Discover a garden that has moved with the times but remains true to its roots, where Elizabethan stonework is the mellow backdrop to flower borders bristling with colour.
Whet your appetite with these five highlights from the garden & estate:
Anyone for pudding?
 © National Trust
This elegant pavilion is one of two ‘pudding houses' set into opposite corners of the East Court. Their sweet toothed nickname stems from Tudor and Stuart times, when parties would retire here from the Dining Room to savour their pudding in the splendour of the grandest part of the garden.
The pudding houses get their warm glow from local Ham stone, which was used to build Montacute. The stone is the perfect foil to the multicoloured summer flower borders. The pudding houses are often open to house exhibitions. You might even catch a lingering whiff of a long-devoured dessert.
Some like it hot
 © National Trust
Bold is beautiful when it comes to the dazzling flower borders that run up the sides of the East Court. In summer, when they're at their peak, bright yellow acilleas vibrate against red and orange roses and royal purple clematis. Take a seat on one of the benches and saturate your eyes with colour.
The planting was designed by Phyllis Reiss, creator of nearby Tintinhull Garden, a woman who liked her colours strong. The pastel shades of an earlier planting scheme by Vita Sackville-West had proved too soft against the stone of the house and walls.
The hedge that's not so clean-cut
 © Dylan Lumborg
This distinctive yew hedge's maze-like pattern was created not by any gardener but by the force of nature. Snow settled on it during a heavy storm in the winter of 1947, imprinting this curvaceous new look by the time it had melted weeks later.
The hedge has stayed this contorted shape ever since, and a sister hedge in the garden has been clipped to mirror it.

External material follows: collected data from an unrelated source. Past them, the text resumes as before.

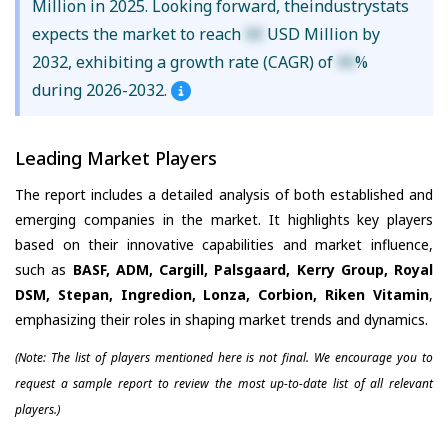
Million in 2025. Looking forward, theindustrystats
expects the market to reach
XX
USD Million by
2032, exhibiting a growth rate (CAGR) of
XX
%
during 2026-2032.
Leading Market Players
The report includes a detailed analysis of both established and
emerging companies in the market. It highlights key players
based on their innovative capabilities and market influence,
such as
BASF, ADM, Cargill, Palsgaard, Kerry Group, Royal
DSM, Stepan, Ingredion, Lonza, Corbion, Riken Vitamin
,
emphasizing their roles in shaping market trends and dynamics.
(Note: The list of players mentioned here is not final. We encourage you to
request a sample report to review the most up-to-date list of all relevant
players.)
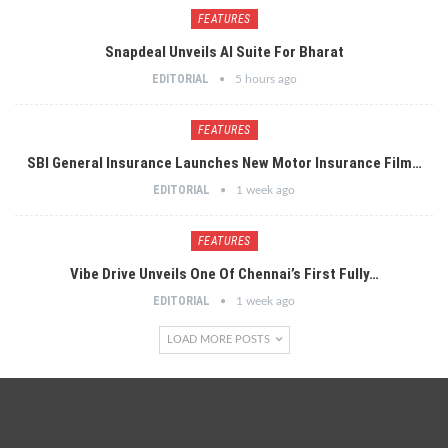
FEATURES
Snapdeal Unveils AI Suite For Bharat
EDITORIAL
5 hours ago
FEATURES
SBI General Insurance Launches New Motor Insurance Film…
EDITORIAL
1 week ago
FEATURES
Vibe Drive Unveils One Of Chennai’s First Fully…
EDITORIAL
1 week ago
LOAD MORE POSTS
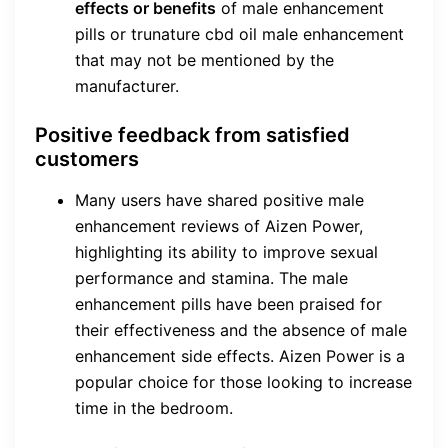
effects or benefits
of male enhancement
pills or trunature cbd oil male enhancement
that may not be mentioned by the
manufacturer.
Positive feedback from satisfied
customers
Many users have shared positive male
enhancement reviews of Aizen Power,
highlighting its ability to improve sexual
performance and stamina. The male
enhancement pills have been praised for
their effectiveness and the absence of male
enhancement side effects. Aizen Power is a
popular choice for those looking to increase
time in the bedroom.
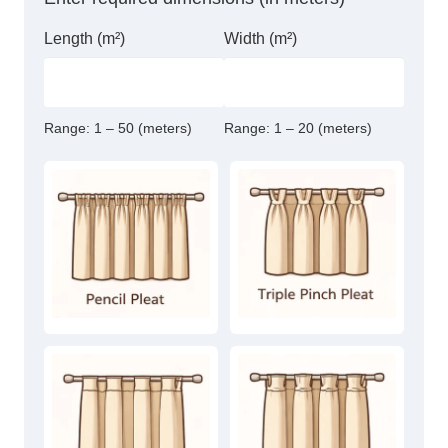
Length (m²)
Width (m²)
Range:
1 – 50 (meters)
Range:
1 – 20 (meters)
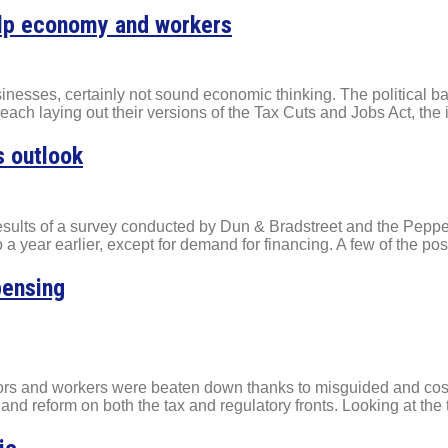
help economy and workers
businesses, certainly not sound economic thinking. The political 
h laying out their versions of the Tax Cuts and Jobs Act, the i
s outlook
results of a survey conducted by Dun & Bradstreet and the Pep
 year earlier, except for demand for financing. A few of the posi
pensing
tors and workers were beaten down thanks to misguided and cost
and reform on both the tax and regulatory fronts. Looking at the 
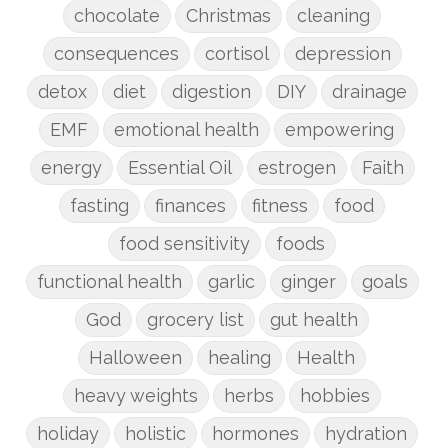
chocolate
Christmas
cleaning
consequences
cortisol
depression
detox
diet
digestion
DIY
drainage
EMF
emotional health
empowering
energy
Essential Oil
estrogen
Faith
fasting
finances
fitness
food
food sensitivity
foods
functional health
garlic
ginger
goals
God
grocery list
gut health
Halloween
healing
Health
heavy weights
herbs
hobbies
holiday
holistic
hormones
hydration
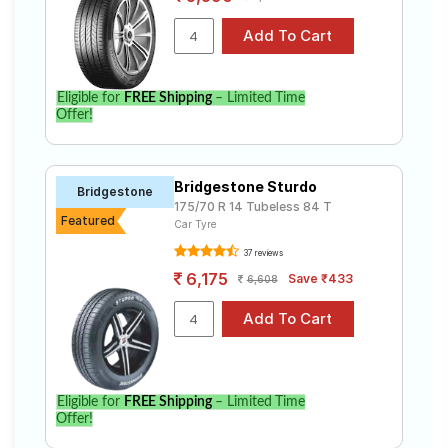
option for your vehicle.
Eligible for
FREE Shipping
– Limited Time
Offer!
Bridgestone Sturdo
Bridgestone
175/70 R 14 Tubeless 84 T
Featured
Car Tyre
37 reviews
6,175
Save ₹433
6,608
Eligible for
FREE Shipping
– Limited Time
Offer!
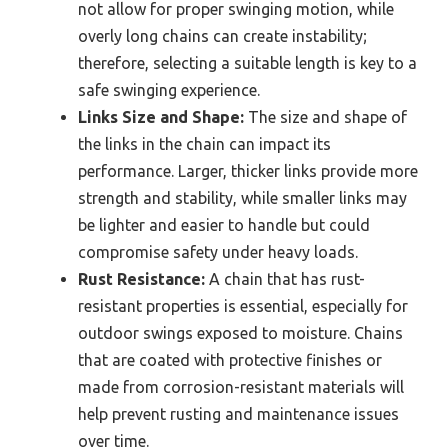
not allow for proper swinging motion, while
overly long chains can create instability;
therefore, selecting a suitable length is key to a
safe swinging experience.
Links Size and Shape:
The size and shape of
the links in the chain can impact its
performance. Larger, thicker links provide more
strength and stability, while smaller links may
be lighter and easier to handle but could
compromise safety under heavy loads.
Rust Resistance:
A chain that has rust-
resistant properties is essential, especially for
outdoor swings exposed to moisture. Chains
that are coated with protective finishes or
made from corrosion-resistant materials will
help prevent rusting and maintenance issues
over time.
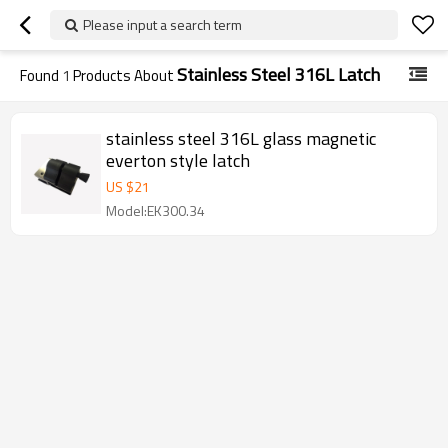
Please input a search term
Stainless Steel 316L Latch
Found
1
Products About
stainless steel 316L glass magnetic
everton style latch
US $
21
Model:EK300.34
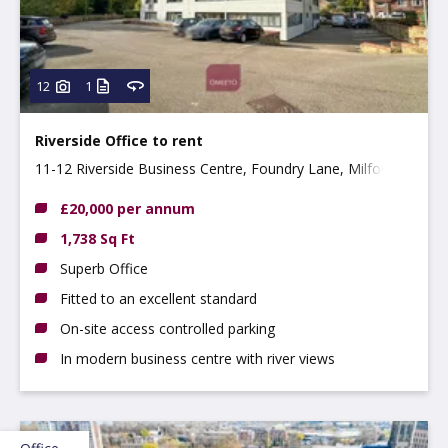
12
1
Riverside Office to rent
11-12 Riverside Business Centre, Foundry Lane, Milford,
DE56 0RN
£20,000 per annum
1,738 Sq Ft
Superb Office
Fitted to an excellent standard
On-site access controlled parking
In modern business centre with river views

You might recognise the hedge from its cameo role in the 1995 film 'Sense and Sensibility'.
The twist in the trunk
 © National Trust
It was more than a twist of fate that brought the two sweet chestnuts on the Cedar Lawn to Montacute. They were specially chosen as seedlings for the promising twist of the bark on their trunks, and they've lived up to their potential.
The trees were planted in the 1850s by Ellen Phelips, who married into the family and brought her trusty gardener Pridham with her. Together, they re-designed the garden. Their handy work also includes the avenues of clipped Irish yews that stand guard around the garden and the sweeping West Drive.
Discover the estate
 © Carl Bjork
From imposing oak and lime avenues to rare butterflies, woodpeckers and deer, there's lots to tempt you out of the garden and into the estate. Most of its 300 acres are open for you to explore. If that sounds a little daunting, we have three walks leaflets to help you discover more about its history, wildlife and landscape.
The leaflets are available from reception and each walk takes 45min to 1hr. One will lead you up St Michael's Hill, the pointed hill ('mons acutus' in Latin) from which Montacute takes its name, to a folly on the top built in 1760.